Es ist schwer vorstellbar, dass ChatGPT erst vor zwei Monaten gestartet wurde. Zum ersten Mal kann die breite Öffentlichkeit bewusst mit KI beginnen, indem sie dem Programm Aufgaben gibt, von der Zusammenfassung eines Textes über die Verbesserung des Programmiercodes bis hin zum Schreiben eines Rezepts in poetischer Form. Microsoft hat vergangene Woche zugesagt, weitere Milliarden Dollar zu investieren und die Technologie in seine Suchmaschinen- und Office-Suiten zu integrieren.

Von der anfänglichen Bewunderung und Verwunderung („Wow, das ist ziemlich gut“) über ChatGPT ging es über Verachtung („Das ist ziemlich dumm“) zu Angst („Moment mal, das könnte wirklich groß werden“) und Panik („ Hilfe Bildung! Hilfe unsere Jobs!‘). Während sich ein Großteil der Diskussion bisher darauf konzentriert hat, was ChatGPT für die Bildung bedeutet, gibt es auch andere Aspekte, die Experten beschäftigen.

„Petes Mutter hat vier Kinder. Drei heißen Sophie, Anna und Sem. Wie heißt der vierte?« Das Programm hat keine Ahnung, obwohl kein Wissen über diesen Satz hinaus erforderlich ist, um die Frage zu beantworten: „Wenn ich nur drei Namen kenne, kann ich den vierten unmöglich vorhersagen“, antwortet die KI-Software ChatGPT.
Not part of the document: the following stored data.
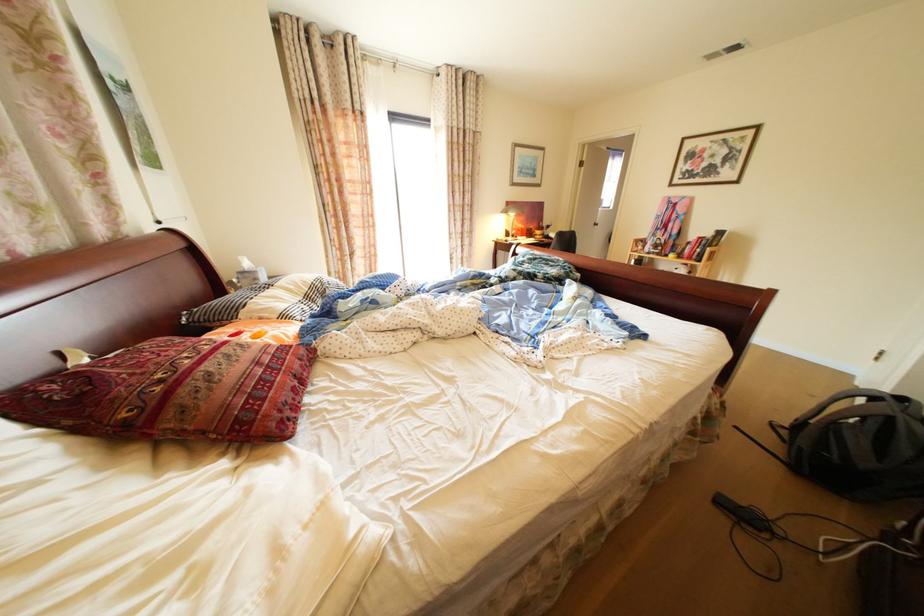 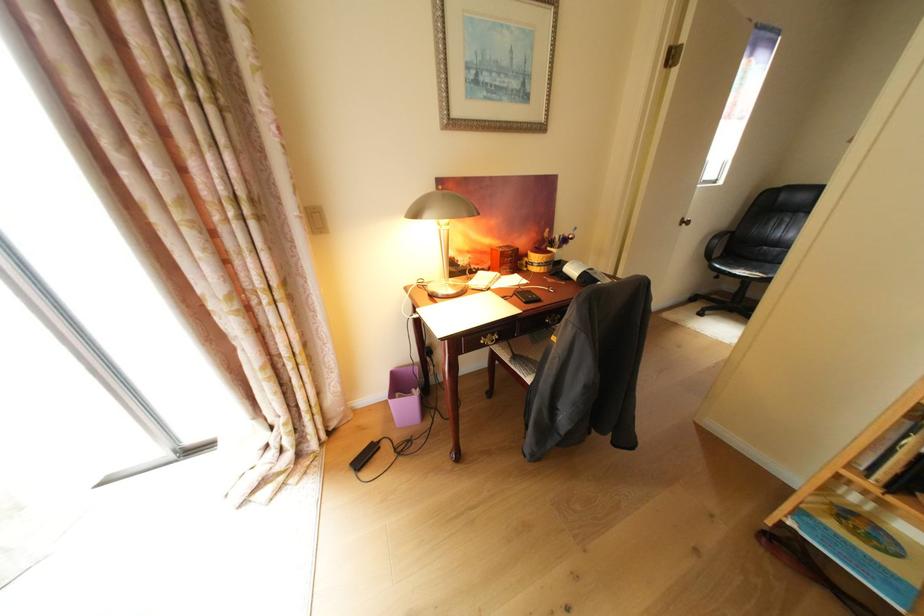 What movement of the cameraman would produce the second image?

The movement direction of the cameraman is right, forward. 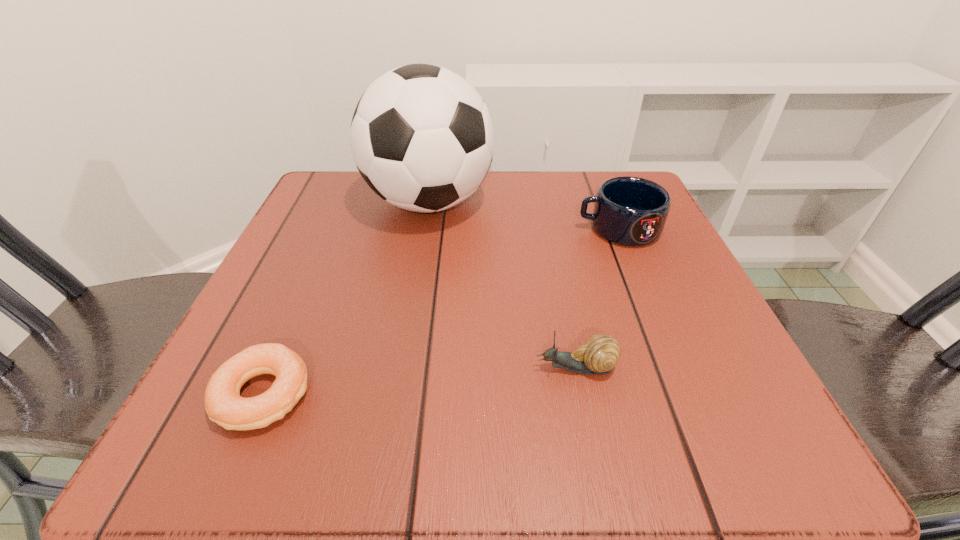 The image size is (960, 540). Find the location of `vacant space that is in between the shortest object and the third object from left to right`. vacant space that is in between the shortest object and the third object from left to right is located at coordinates (420, 381).

Locate an element on the screen. This screenshot has height=540, width=960. free area in between the escargot and the mug is located at coordinates (597, 298).

I want to click on blank region between the third object from left to right and the soccer ball, so click(502, 285).

Locate an element on the screen. This screenshot has height=540, width=960. vacant area that lies between the third object from left to right and the mug is located at coordinates (597, 298).

What are the coordinates of `free space between the mug and the tallest object` in the screenshot? It's located at (524, 215).

Locate an element on the screen. This screenshot has width=960, height=540. vacant space in between the escargot and the second tallest object is located at coordinates (597, 298).

Find the location of a particular element. This screenshot has width=960, height=540. vacant region between the third tallest object and the soccer ball is located at coordinates (502, 285).

Locate an element on the screen. free space between the tallest object and the shortest object is located at coordinates (347, 299).

I want to click on empty space between the bagel and the second object from right to left, so click(x=420, y=381).

What are the coordinates of `object that is the closest one to the escargot` in the screenshot? It's located at (631, 211).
So gut ChatGPT oft auch erscheinen mag, Beispiele wie dieses beweisen, dass die KI noch weit von echtem Verständnis oder menschlicher Intelligenz entfernt ist.
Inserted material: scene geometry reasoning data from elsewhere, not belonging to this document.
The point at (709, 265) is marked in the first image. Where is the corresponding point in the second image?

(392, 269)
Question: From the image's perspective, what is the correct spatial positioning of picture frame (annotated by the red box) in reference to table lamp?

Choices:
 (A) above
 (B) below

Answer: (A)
„ChatGPT kann nur bedingt logisch argumentieren“, erklärt KI-Experte Laurens Vreekamp. „Es ist keine deterministische, sondern eine Vorhersagemaschine.“ Also Statistik: Wie hoch ist die höchstmögliche Wahrscheinlichkeit, dass eine Person Wort B nach Wort A in einem bestimmten Kontext verwendet? Nicht umsonst bezeichnen Experten ein Sprachmodell wie ChatGPT als „stochastischer Papageiein System, das Fragmente aus anderen Texten basierend auf zufälligen Ergebnissen neu erstellt.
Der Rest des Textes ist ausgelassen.